We recently started reworking pynisher which is in charge of limiting resources for spawned processes. This error line is directly from pynisher and is in the comment you linked: resource.setrlimit(resource.RLIMIT_AS, (mem_in_b, mem_in_b))\nValueError: current limit exceeds maximum limit.

We have another push on getting it to work tomorrow hopefully but we still need a solution for Windows before we can make a release on that.

If you’d like more context or have any solutions, we can use the builtin python module resources for limiting memory on Unix based systems but there is no windows equivalent, it’s a unix only module. We need to find a substitute and then set up some local testing for it (we have no windows machines). There’s also other discrepancies between the three core operating systems.

The error above seems to happen regardless of the memory you provide for RLIMIT_XXX and we think that RLIMIT_AS only works for Linux, or at least doesn’t work on newer MAC OS systems.

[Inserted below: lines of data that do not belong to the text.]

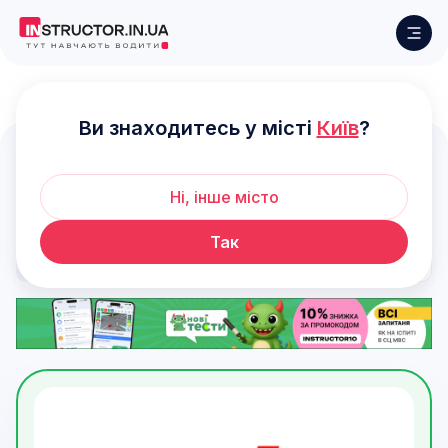
Черкаси
Ви знаходитесь у місті
Київ
?
Автошколи у Черкасах
Ні, інше місто
Так
Фільтри
Стандартне сортування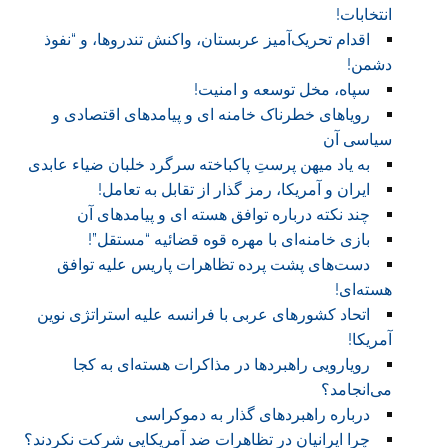
انتخابات!
اقدام تحریک‌آمیز عربستان، واکنش تندروها، و “نفوذ
دشمن!
سپاه، مخل توسعه و امنیت!
رویاهای خطرناک خامنه ای و پیامدهای اقتصادی و
سیاسی آن
به یاد میهن پرستِ پاکباخته سرگرد خلبان ضیاء عابدی
ایران و آمریکا، رمز گذار از تقابل به تعامل!
چند نکته درباره توافق هسته ای و پیامدهای آن
بازی خامنه‌ای با مهره قوه قضائيه “مستقل”!
دست‌های پشت پرده تظاهرات پاريس عليه توافق
هسته‌ای!
اتحاد کشورهای عربی با فرانسه عليه استراتژی نوين
آمريکا!
رويارويی راهبردها در مذاکرات هسته‌ای به کجا
می‌انجامد؟
درباره راهبردهای گذار به دموکراسی
چرا ايرانيان در تظاهرات ضد آمريکايی شرکت نکردند؟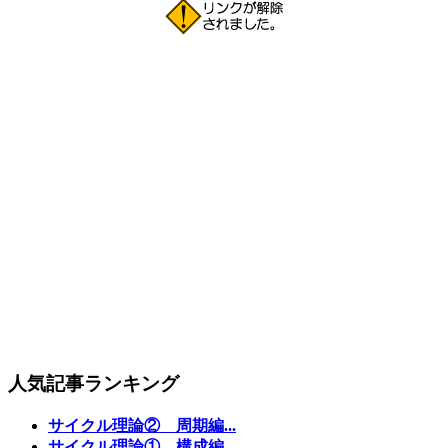
人気記事ランキング
サイクル理論② 周期編...
サイクル理論① 構成編...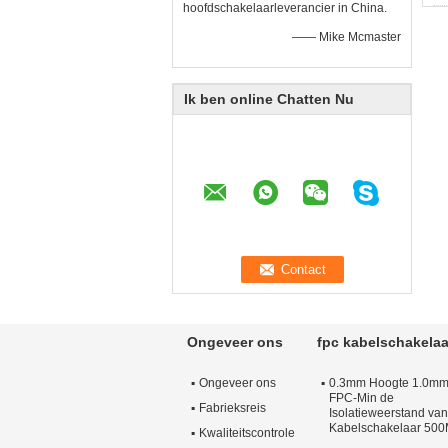
hoofdschakelaarleverancier in China.
—— Mike Mcmaster
Ik ben online Chatten Nu
Ongeveer ons
fpc kabelschakelaa
Ongeveer ons
0.3mm Hoogte 1.0m
FPC-Min de
Fabrieksreis
Isolatieweerstand van
Kabelschakelaar 50
Kwaliteitscontrole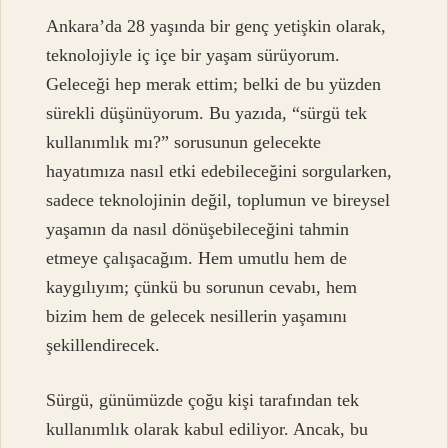
Ankara’da 28 yaşında bir genç yetişkin olarak,
teknolojiyle iç içe bir yaşam sürüyorum.
Geleceği hep merak ettim; belki de bu yüzden
sürekli düşünüyorum. Bu yazıda, “sürgü tek
kullanımlık mı?” sorusunun gelecekte
hayatımıza nasıl etki edebileceğini sorgularken,
sadece teknolojinin değil, toplumun ve bireysel
yaşamın da nasıl dönüşebileceğini tahmin
etmeye çalışacağım. Hem umutlu hem de
kaygılıyım; çünkü bu sorunun cevabı, hem
bizim hem de gelecek nesillerin yaşamını
şekillendirecek.
Sürgü, günümüzde çoğu kişi tarafından tek
kullanımlık olarak kabul ediliyor. Ancak, bu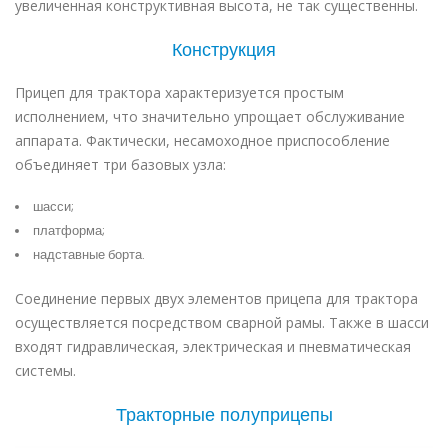
увеличенная конструктивная высота, не так существенны.
Конструкция
Прицеп для трактора характеризуется простым
исполнением, что значительно упрощает обслуживание
аппарата. Фактически, несамоходное приспособление
объединяет три базовых узла:
шасси;
платформа;
надставные борта.
Соединение первых двух элементов прицепа для трактора
осуществляется посредством сварной рамы. Также в шасси
входят гидравлическая, электрическая и пневматическая
системы.
Тракторные полуприцепы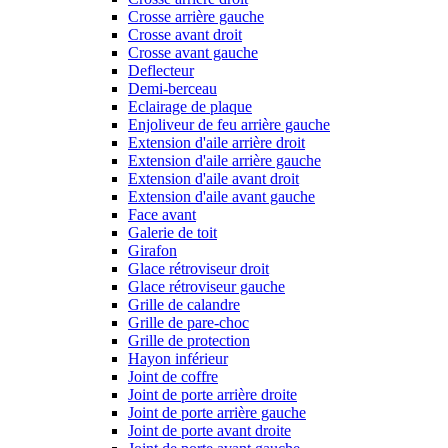
Crosse arrière gauche
Crosse avant droit
Crosse avant gauche
Deflecteur
Demi-berceau
Eclairage de plaque
Enjoliveur de feu arrière gauche
Extension d'aile arrière droit
Extension d'aile arrière gauche
Extension d'aile avant droit
Extension d'aile avant gauche
Face avant
Galerie de toit
Girafon
Glace rétroviseur droit
Glace rétroviseur gauche
Grille de calandre
Grille de pare-choc
Grille de protection
Hayon inférieur
Joint de coffre
Joint de porte arrière droite
Joint de porte arrière gauche
Joint de porte avant droite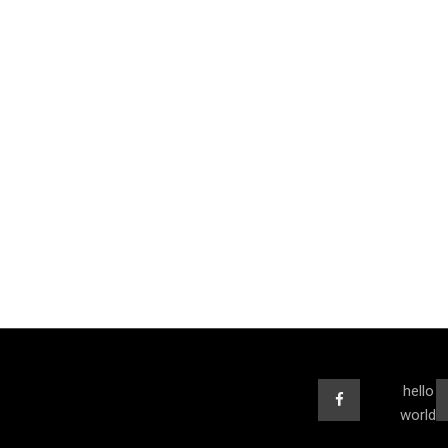
hello
world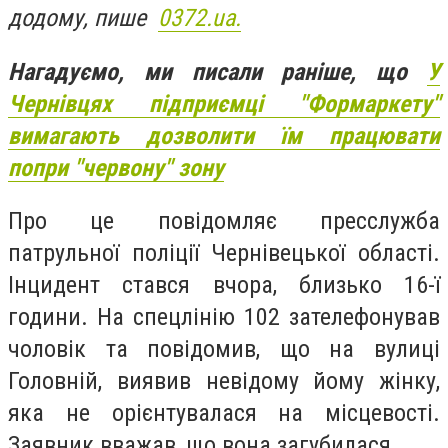
додому, пише
0372.ua.
Нагадуємо, ми писали раніше, що
У
Чернівцях підприємці "Формаркету"
вимагають дозволити їм працювати
попри "червону" зону
Про це повідомляє пресслужба
патрульної поліції Чернівецької області.
Інцидент стався вчора, близько 16-ї
години. На спецлінію 102 зателефонував
чоловік та повідомив, що на вулиці
Головній, виявив невідому йому жінку,
яка не орієнтувалася на місцевості.
Заявник вважав, що вона загубилася.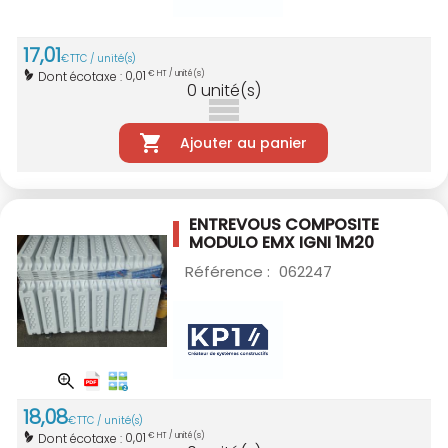
17
,
01
€
TTC / unité(s)
0,01
Dont écotaxe :
€ HT / unité(s)
0
unité(s)
Ajouter au panier
ENTREVOUS COMPOSITE
MODULO EMX IGNI 1M20
Référence :
062247
18
,
08
€
TTC / unité(s)
0,01
Dont écotaxe :
€ HT / unité(s)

If we can’t get a windows version working soon, we will push the Mac fixed version as soon as we can and hopefully it will solve the issue for you 😃

Best, Eddie

eddiebergman on Apr 18, 2022

Hi @sofidenner,

We don’t have infrastructure (a machine with that many cores) to actually test this properly which makes this difficult but we just want to write here to say we are aware of the issue and sorry that we have no response as of yet.

eddiebergman on Nov 17, 2021

I get the same error https://github.com/automl/auto-sklearn/issues/360#issuecomment-963293965 On macOS Monterey with M1 Pro The installation was successful and importing the package works. It seems to be related to this. I understand auto-sklearn is not tested on macOS but I thought about reporting this known issue anyway in case someone finds a solution (which does not require downgrading the OS)

erinaldi on Apr 18, 2022

Hey @mfeurer, I understand. I tried with a lower memory configuration and it still didnt go away. However, in the case anyone faces this issue like me: the error stopped happening when I downgraded my MacOS version to below 12.0 (Monterey).

raphaelTrench on Feb 4, 2022